# Belgian Lines



## BR870 (May 15, 2011)

Talk to me about the Belgian lines. I met the most awesome dog, Hope :wub:, at the local SchH club. She was great... Anyway, I'm not very familiar with dogs from Belgian lines.

Anyway care to educate me more about them?


----------



## carmspack (Feb 2, 2011)

You would have to supply more information . Belgian lines are combinations of west german working lines.
Carmen


----------



## DanielleOttoMom (May 11, 2010)

It would be very interesting to find out more.....

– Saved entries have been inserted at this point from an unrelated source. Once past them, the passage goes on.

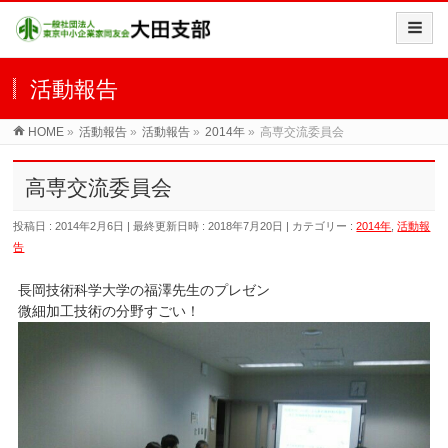
活動報告
HOME
»
活動報告
»
活動報告
»
2014年
»
高専交流委員会
高専交流委員会
投稿日 : 2014年2月6日
最終更新日時 : 2018年7月20日
カテゴリー :
2014年
,
活動報
告
長岡技術科学大学の福澤先生のプレゼン
微細加工技術の分野すごい！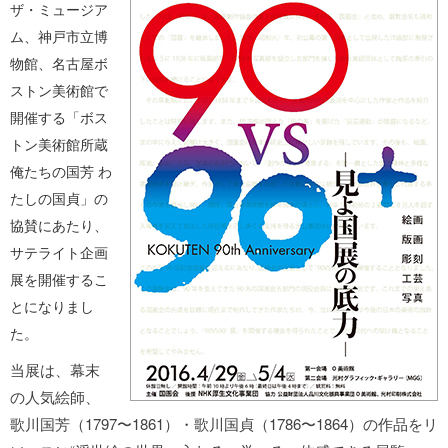
ザ・ミュージア
ム、神戸市立博
物館、名古屋ボ
ストン美術館で
開催する「ボス
トン美術館所蔵
俺たちの国芳 わ
たしの国貞」の
協賛にあたり、
サテライト企画
展を開催するこ
とになりまし
た。
当展は、幕末
の人気絵師、
歌川国芳（1797〜1861）・歌川国貞（1786〜1864）の作品をリ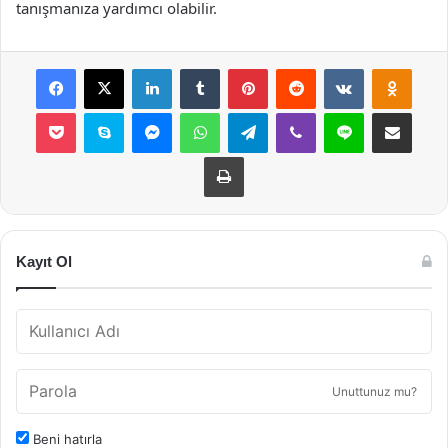
tanışmanıza yardımcı olabilir.
Facebook
X
LinkedIn
Tumblr
Pinterest
Reddit
VKontakte
Odnok
Pocket
Skype
Messenger
WhatsApp
Telegram
Viber
Line
E-Posta ile payla
Yazdır
Kayıt Ol
Unuttunuz mu?
Beni hatırla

I was told by the breeder I got Circe from that she was from Belgium lines. I can post her pedigree if you like. I just don't want to still your thread. I'm excited to see what others say! :wild:


----------



## BR870 (May 15, 2011)

carmspack said:


> You would have to supply more information . Belgian lines are combinations of west german working lines.
> Carmen


I didn't get much more that she was from Belgian lines. I will find out her full registered name at training next time.

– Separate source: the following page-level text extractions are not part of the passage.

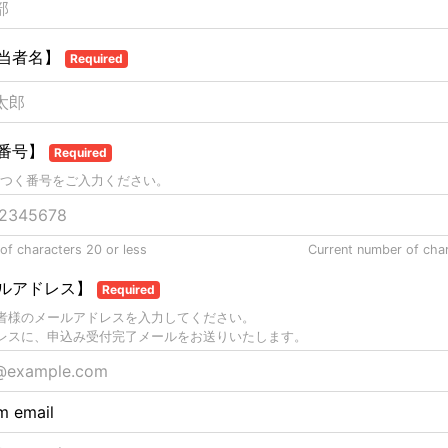
当者名】
Required
番号】
Required
つく番号をご入力ください。
f characters 20 or less
Current number of cha
ルアドレス】
Required
者様のメールアドレスを入力してください。
レスに、申込み受付完了メールをお送りいたします。
m email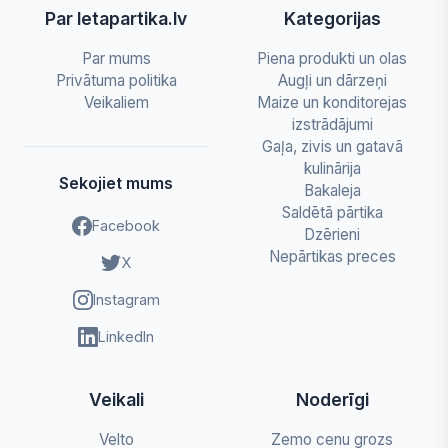
Par letapartika.lv
Kategorijas
Par mums
Piena produkti un olas
Privātuma politika
Augļi un dārzeņi
Veikaliem
Maize un konditorejas
izstrādājumi
Gaļa, zivis un gatavā
kulinārija
Sekojiet mums
Bakaleja
Saldētā pārtika
Facebook
Dzērieni
Nepārtikas preces
X
Instagram
LinkedIn
Veikali
Noderīgi
Velto
Zemo cenu grozs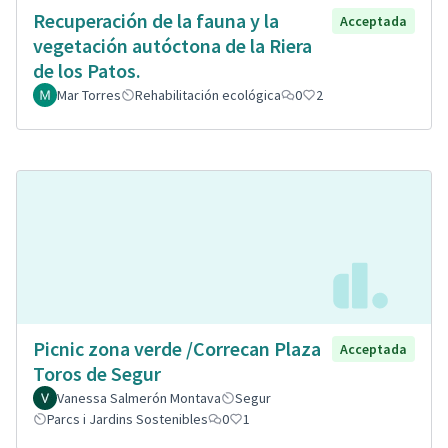
Recuperación de la fauna y la
Acceptada
vegetación autóctona de la Riera
de los Patos.
Mar Torres
Rehabilitación ecológica
0
2
Picnic zona verde /Correcan Plaza
Acceptada
Toros de Segur
Vanessa Salmerón Montava
Segur
Parcs i Jardins Sostenibles
0
1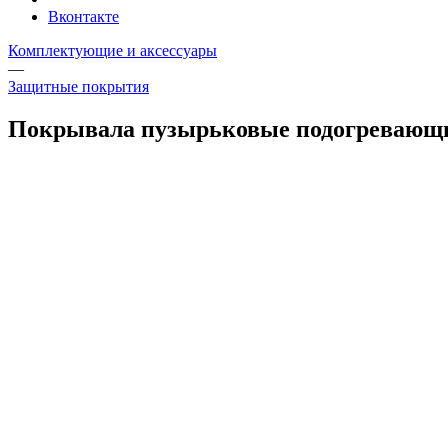
Вконтакте
Комплектующие и аксессуары
—
Защитные покрытия
Покрывала пузырьковые подогревающ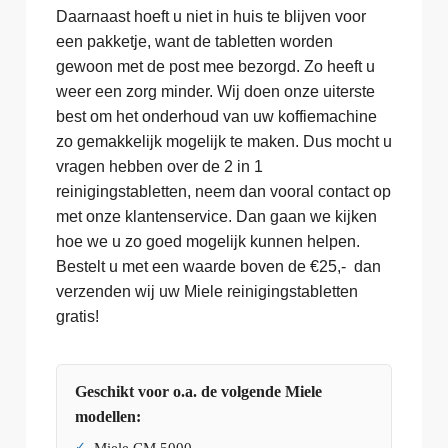
Daarnaast hoeft u niet in huis te blijven voor
een pakketje, want de tabletten worden
gewoon met de post mee bezorgd. Zo heeft u
weer een zorg minder. Wij doen onze uiterste
best om het onderhoud van uw koffiemachine
zo gemakkelijk mogelijk te maken. Dus mocht u
vragen hebben over de 2 in 1
reinigingstabletten, neem dan vooral contact op
met onze klantenservice. Dan gaan we kijken
hoe we u zo goed mogelijk kunnen helpen.
Bestelt u met een waarde boven de €25,- dan
verzenden wij uw Miele reinigingstabletten
gratis!
Geschikt voor o.a. de volgende Miele
modellen: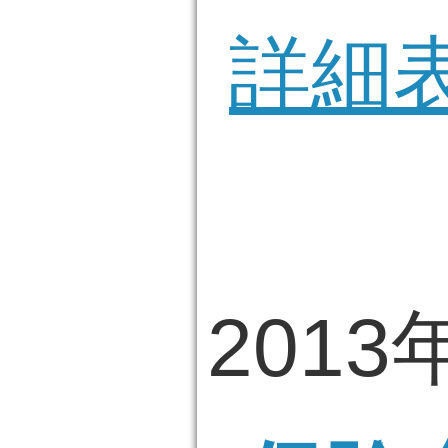
詳細
2013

Unfortunately I won't be able to make it tomorrow. Family obligations... Next weekend though


----------



## BR870 (May 15, 2011)

DanielleOttoMom said:


> It would be very interesting to find out more.....
> 
> I was told by the breeder I got Circe from that she was from Belgium lines. I can post her pedigree if you like. I just don't want to still your thread. I'm excited to see what others say! :wild:


No please, by all means...

Hope was awesome. By far the best behaved and most impressive of the bunch. Great obedience, and transitioned from the sleeve to being a total sweat heart.... I was very impressed by her


----------



## Northern GSDs (Oct 30, 2008)

There was a thread with some Belgian line discussion not too long ago...let's see if I can link it:

http://www.germanshepherds.com/foru...152644-belgium-working-lines.html#post2045092


----------



## BR870 (May 15, 2011)

BR870 said:


> No please, by all means...
> 
> Hope was awesome. By far the best behaved and most impressive of the bunch. Great obedience, and transitioned from the sleeve to being a total sweat heart.... I was very impressed by her


I should condition this statement... What I mean by "sweat heart" is probably not other peoples definition. I just mean approachable and calm, NOT overly gushy... 

She had that glimmer in her eyes. You could see she was having fun and loved her owner/handler.


----------



## DanielleOttoMom (May 11, 2010)

Worthy's Lady Circe - German Shepherd Dog

Circe is a lot darker now the picture you see is when she was younger. She has a great on off switch. Awesome when working and fun to work with. Love this girl!


----------